Pero aquel chico había decidido que yo era una cualquiera. Al menos tuvo el detalle de definirme como puta de lujo, porque según él tenía un tipo estupendo y vestía con mucho estilo. Qué sabría él, él sí que era todo un patán. Bueno, pues aquel patán ordenó, y digo bien, porque su tono no dejaba lugar a dudas, ordenó a esta putita de lujo que era yo, que le chupara el pene nada más entrar a la habitación del hotel. Aquello fue el remate de toda una noche de trato despectivo. Ahí es donde yo debía haber reaccionado y tenía que haber puesto a aquel patán en su sitio. Sin embargo recuerdo que sentí un escalofrío que recorrió todo mi cuerpo y se centró precisamente entre mis piernas. Sin decir nada, me arrodillé y me apliqué a la labor de chupársela con todo el esmero con que fui capaz, puesto que aquella era la primera polla que me metía en la boca. A Andrés nunca se la había chupado.

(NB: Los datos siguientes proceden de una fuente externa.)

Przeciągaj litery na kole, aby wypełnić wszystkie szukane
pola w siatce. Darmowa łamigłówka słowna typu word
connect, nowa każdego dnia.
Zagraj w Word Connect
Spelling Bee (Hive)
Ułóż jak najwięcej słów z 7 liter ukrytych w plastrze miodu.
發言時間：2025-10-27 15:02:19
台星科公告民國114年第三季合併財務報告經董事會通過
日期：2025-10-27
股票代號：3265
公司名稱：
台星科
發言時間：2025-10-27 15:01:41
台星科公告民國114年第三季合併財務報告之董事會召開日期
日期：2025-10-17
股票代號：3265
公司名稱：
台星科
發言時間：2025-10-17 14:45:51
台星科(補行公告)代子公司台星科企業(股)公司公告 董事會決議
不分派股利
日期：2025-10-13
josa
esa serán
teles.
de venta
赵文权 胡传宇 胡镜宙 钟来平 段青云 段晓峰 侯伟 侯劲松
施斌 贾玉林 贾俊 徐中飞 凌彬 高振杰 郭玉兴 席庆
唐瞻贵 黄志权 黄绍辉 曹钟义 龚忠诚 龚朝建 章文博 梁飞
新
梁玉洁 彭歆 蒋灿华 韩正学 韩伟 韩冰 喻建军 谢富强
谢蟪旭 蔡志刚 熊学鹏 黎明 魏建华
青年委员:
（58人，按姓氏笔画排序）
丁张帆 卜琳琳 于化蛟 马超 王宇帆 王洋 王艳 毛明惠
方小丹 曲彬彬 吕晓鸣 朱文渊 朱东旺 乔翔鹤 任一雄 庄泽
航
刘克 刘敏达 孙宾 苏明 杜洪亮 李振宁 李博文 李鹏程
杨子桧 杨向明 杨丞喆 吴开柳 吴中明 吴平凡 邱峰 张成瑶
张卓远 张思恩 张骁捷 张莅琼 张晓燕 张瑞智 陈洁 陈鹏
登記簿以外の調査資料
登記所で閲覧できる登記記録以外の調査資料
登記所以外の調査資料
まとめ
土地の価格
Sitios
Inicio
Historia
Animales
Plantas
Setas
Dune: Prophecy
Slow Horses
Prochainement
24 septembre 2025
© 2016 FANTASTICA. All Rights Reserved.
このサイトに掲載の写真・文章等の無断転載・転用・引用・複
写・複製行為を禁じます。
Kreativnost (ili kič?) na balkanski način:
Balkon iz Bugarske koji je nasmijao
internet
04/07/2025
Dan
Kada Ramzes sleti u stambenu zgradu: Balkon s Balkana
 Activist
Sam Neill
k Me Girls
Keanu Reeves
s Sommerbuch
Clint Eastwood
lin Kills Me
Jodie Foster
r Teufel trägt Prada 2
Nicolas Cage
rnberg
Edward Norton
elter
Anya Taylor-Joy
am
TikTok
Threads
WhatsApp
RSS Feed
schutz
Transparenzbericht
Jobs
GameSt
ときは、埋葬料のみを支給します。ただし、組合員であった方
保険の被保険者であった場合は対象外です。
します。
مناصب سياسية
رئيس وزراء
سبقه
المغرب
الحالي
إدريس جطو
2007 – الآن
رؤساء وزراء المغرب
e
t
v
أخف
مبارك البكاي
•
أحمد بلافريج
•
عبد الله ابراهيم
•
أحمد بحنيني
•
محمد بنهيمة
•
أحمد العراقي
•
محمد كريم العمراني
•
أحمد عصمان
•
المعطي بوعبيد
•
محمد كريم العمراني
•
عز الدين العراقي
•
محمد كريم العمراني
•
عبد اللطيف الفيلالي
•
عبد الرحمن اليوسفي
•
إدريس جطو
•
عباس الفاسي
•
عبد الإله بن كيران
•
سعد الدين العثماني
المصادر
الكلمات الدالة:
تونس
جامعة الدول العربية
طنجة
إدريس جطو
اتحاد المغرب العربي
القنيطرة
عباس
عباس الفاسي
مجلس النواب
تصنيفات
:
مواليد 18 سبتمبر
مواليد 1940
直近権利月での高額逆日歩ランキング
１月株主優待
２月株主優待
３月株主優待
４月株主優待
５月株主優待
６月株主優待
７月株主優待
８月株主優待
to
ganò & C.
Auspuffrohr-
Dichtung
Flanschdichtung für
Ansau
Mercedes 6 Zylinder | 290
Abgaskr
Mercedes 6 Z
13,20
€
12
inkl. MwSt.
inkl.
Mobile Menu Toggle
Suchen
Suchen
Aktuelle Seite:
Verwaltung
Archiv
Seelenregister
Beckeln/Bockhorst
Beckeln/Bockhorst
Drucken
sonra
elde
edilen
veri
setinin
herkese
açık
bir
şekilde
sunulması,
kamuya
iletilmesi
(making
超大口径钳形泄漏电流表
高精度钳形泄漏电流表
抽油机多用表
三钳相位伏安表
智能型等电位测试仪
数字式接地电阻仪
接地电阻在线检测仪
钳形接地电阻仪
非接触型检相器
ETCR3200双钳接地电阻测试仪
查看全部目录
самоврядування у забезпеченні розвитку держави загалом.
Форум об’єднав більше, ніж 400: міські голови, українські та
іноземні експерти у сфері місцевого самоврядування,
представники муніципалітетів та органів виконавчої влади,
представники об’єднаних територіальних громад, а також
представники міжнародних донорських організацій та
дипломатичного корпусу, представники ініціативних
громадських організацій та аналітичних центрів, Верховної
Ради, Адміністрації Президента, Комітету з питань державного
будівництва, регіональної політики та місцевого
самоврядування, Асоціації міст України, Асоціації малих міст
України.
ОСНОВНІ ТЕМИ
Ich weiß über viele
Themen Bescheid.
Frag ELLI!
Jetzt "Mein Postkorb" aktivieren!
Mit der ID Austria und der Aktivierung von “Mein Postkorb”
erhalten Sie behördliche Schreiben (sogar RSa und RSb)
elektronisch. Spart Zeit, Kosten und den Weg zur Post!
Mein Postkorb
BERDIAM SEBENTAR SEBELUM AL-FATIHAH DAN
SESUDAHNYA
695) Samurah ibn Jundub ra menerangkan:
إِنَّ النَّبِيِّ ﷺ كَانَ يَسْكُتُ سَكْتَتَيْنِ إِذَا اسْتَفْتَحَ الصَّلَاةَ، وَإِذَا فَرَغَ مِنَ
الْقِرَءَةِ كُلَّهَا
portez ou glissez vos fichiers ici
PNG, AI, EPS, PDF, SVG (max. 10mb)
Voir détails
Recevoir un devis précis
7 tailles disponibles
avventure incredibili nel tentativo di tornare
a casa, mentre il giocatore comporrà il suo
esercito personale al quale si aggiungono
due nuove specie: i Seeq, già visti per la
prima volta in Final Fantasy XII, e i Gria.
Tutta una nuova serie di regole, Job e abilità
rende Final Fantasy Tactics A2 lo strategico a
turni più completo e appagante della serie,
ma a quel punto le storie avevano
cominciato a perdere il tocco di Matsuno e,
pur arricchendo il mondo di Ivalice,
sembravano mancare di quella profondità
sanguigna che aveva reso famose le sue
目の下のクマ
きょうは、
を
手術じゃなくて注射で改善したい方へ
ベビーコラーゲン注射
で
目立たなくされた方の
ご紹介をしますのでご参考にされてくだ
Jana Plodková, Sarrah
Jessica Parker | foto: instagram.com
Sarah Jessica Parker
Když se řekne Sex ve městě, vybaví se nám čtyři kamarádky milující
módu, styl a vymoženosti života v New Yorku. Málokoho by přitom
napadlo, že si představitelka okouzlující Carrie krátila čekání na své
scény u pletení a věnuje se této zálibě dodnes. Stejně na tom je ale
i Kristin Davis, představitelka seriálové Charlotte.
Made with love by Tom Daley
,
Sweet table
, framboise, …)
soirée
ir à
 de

Cuando estaba a punto de correrse hice amago de retirarme, pero entonces él me agarró firmemente con ambas manos y me obligó a tragarme todo su esperma. Cuando vio mi mueca de asco me hizo un gesto de reprobación, dándome a entender que tenía que ser más obediente. Tonta de mí, le sonreí. Entonces se tumbó un rato, encendió un cigarrillo y yo me acurruqué en su regazo como si aquel patán fuera el hombre de mi vida. Pasados veinte minutos, sin moverse de donde estaba me dijo: "desnúdate". Yo obedecí. Luego me obligó a que le desnudara a él y entonces me folló. No volvió a decir ni una palabra.

Cuando terminó empezó a vestirse y al ver que yo iba a hacer lo mismo me dijo: "no, tú no". Obedecí y me quedé tumbada desnuda. En aquel momento llamó por teléfono, pero yo estaba demasiado aturdida como para enterarme de con quién hablaba. Al rato llamaron a la puerta. Él fue abrir y reconocí a otro de sus amigos. Entonces me dijo: "ahora vas a ser una putita obediente y vas a hacerle otro trabajito a mi amigo". No recuerdo lo que dije, pero les quedó claro que iba a ser su putita obediente. Aquella noche pasaron seis patanes por mi cama y con todos tuve una actitud sumisa y amable. Ni uno solo se preocupó por mí o de preguntarme cómo estaba. Estoy segura de que la mayor parte de ellos estaban convencidos de que yo era una auténtica puta. Ahora estoy segura de que fue aquella sensación, la de la humillación de ser tratada como una puta, la causante del estado de excitación en el que me encontraba al final de la noche. Jamás en toda mi vida he vuelto a tener una sensación parecida.

Me casé con Andrés dos meses después. Él nunca supo nada de aquello. En la cama siguió siendo el amante atento y delicado que siempre había sido, pero cuando necesito buscar algo que realmente me encienda de deseo, cierro los ojos y transporto mi mente a aquella noche. No he vuelto a ser la misma desde entonces.